Feedstock benzene prices also track crude prices, and crude at $100/bbl would likely put upward price pressure on the benzene market, which could trickle down into the styrene market.

Producers anticipate a normal market in feedstock benzene, and most agreed that availability would continue to be good in 2011, with the US being a net importer of benzene from Asia.

Feedstock ethylene, however, could be a different story entirely for the styrene market. A second major styrene producer pointed to stronger ethylene spot prices the fourth quarter as a potential issue.

“I think ethylene is not as certain (as benzene),” the styrene supplier said. “After last year you had a major ethylene blip that increased the price like 40% to 50%. Typically ethylene is a lot more stable.”

Styrene consumers seem to have a pessimistic outlook on the market.
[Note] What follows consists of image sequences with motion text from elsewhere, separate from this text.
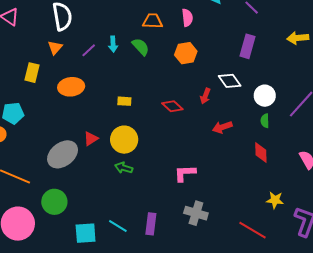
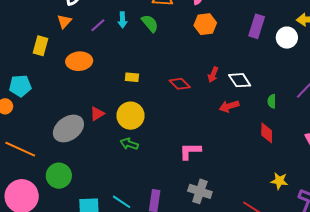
orange hexagon: (186, 53) -> (205, 24), moved
white diamond: (230, 81) -> (240, 80), moved
white circle: (265, 96) -> (287, 38), moved

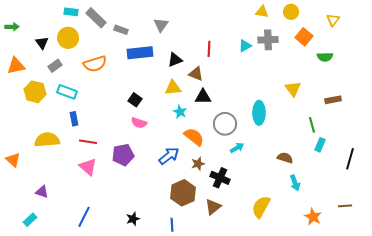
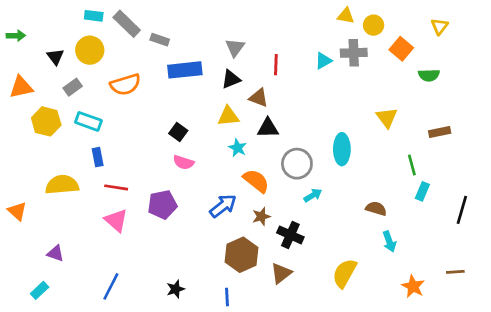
yellow circle: (291, 12) -> (374, 25), moved
gray triangle: (161, 25) -> (235, 48), moved

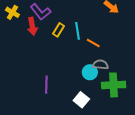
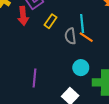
cyan line: (78, 31) -> (82, 23), moved
gray semicircle: (100, 65) -> (70, 36), moved, turned -105

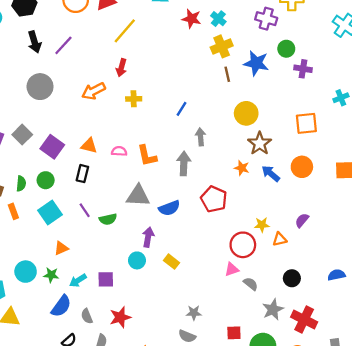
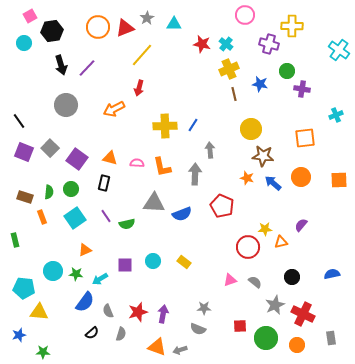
blue star: (256, 63) -> (260, 84), size x0.7
yellow cross: (134, 99) -> (165, 126), moved, size x1.6
brown star: (260, 143) -> (263, 156), turned -30
purple arrow: (148, 237) -> (163, 314), moved
pink triangle: (232, 269) -> (230, 280), moved
purple square: (106, 279) -> (125, 265), moved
One downstream styrene consumer said it anticipates spot prices would stay high in 2011, citing December styrene prices in the mid-to-high 50 cents/lb range, compared with a year earlier when prices were in the high 40-to-low 50 cents/lb.

The consumer also cited stronger feedstock benzene spot prices in December as a reason styrene prices would increase.
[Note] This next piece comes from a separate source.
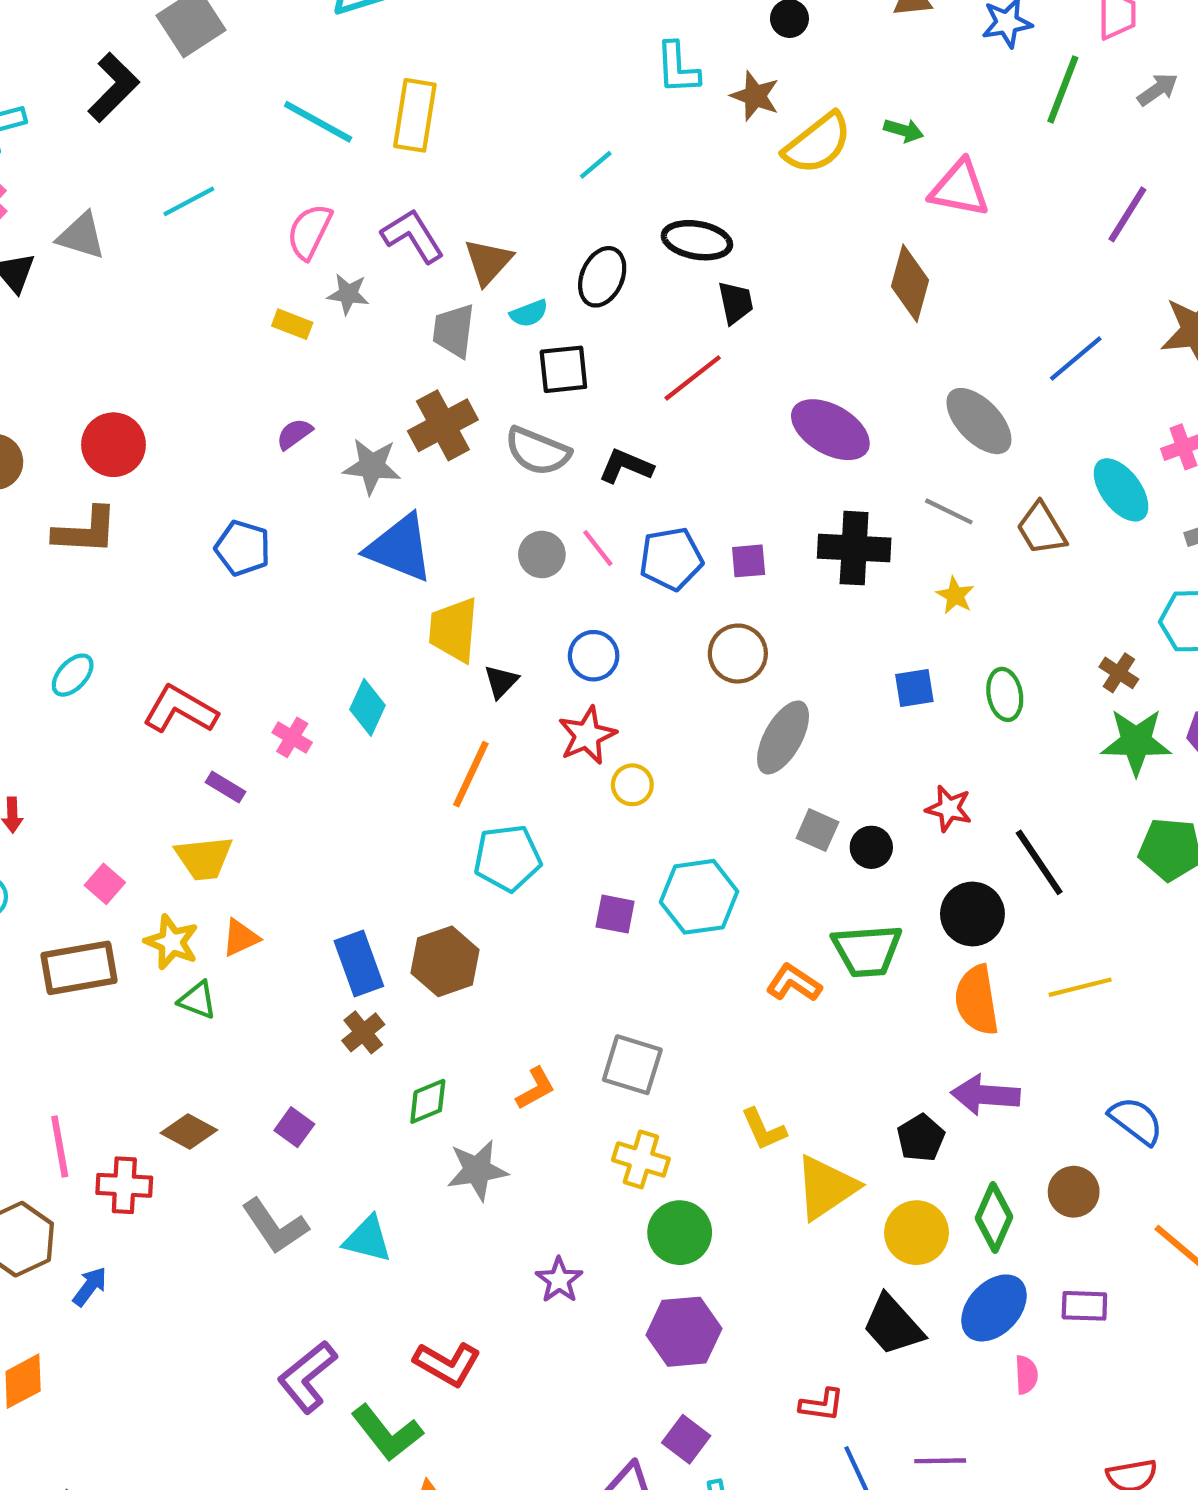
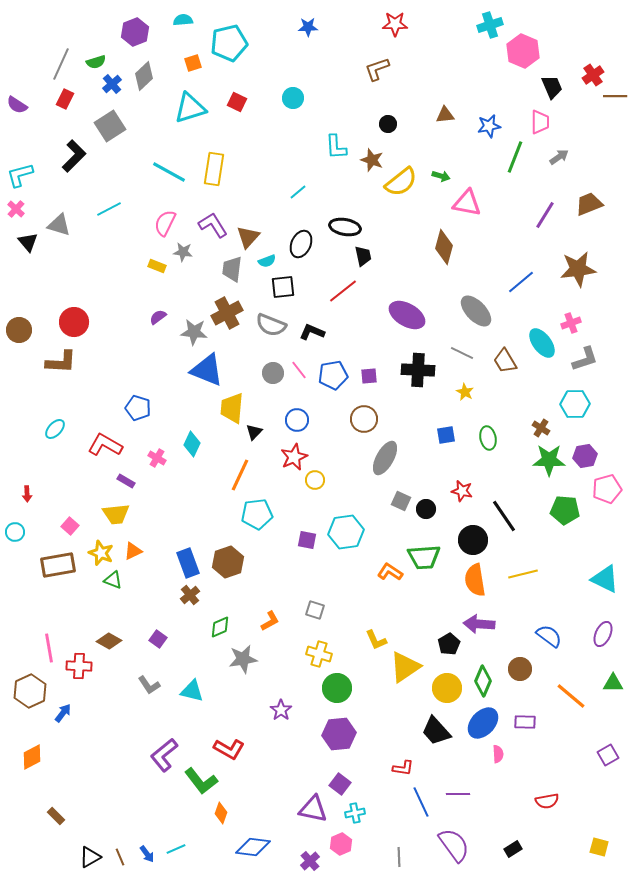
blue pentagon: (243, 548) -> (138, 408), moved
gray square: (632, 1065) -> (315, 610), size x0.7
gray L-shape: (275, 1226) -> (149, 685), size x0.7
Benzene spot prices in December moved from $3.29/gal early in the month to $3.65/gal, following an increase in crude futures.

North American producers are already looking overseas to Asia for an expected uptick in demand. In 2011, China was expected to bring 2m tonnes of styrenic resins capacity on stream, while adding 400,000 tonnes of styrene monomer.

That wide gap was expected to result in higher styrene demand and higher prices in Asia.

Through October, US styrene exports were at 1.2m tonnes, according to data from the US International Trade Commission (ITC), down 7% compared with the same time period in 2009.

Producers have cautioned, though, that an increase in US styrene exports to Asia could make domestic inventories tight.

Major North American styrene producers include American Styrenics, Shell Canada, INEOS NOVA, Westlake, and LyondellBasell.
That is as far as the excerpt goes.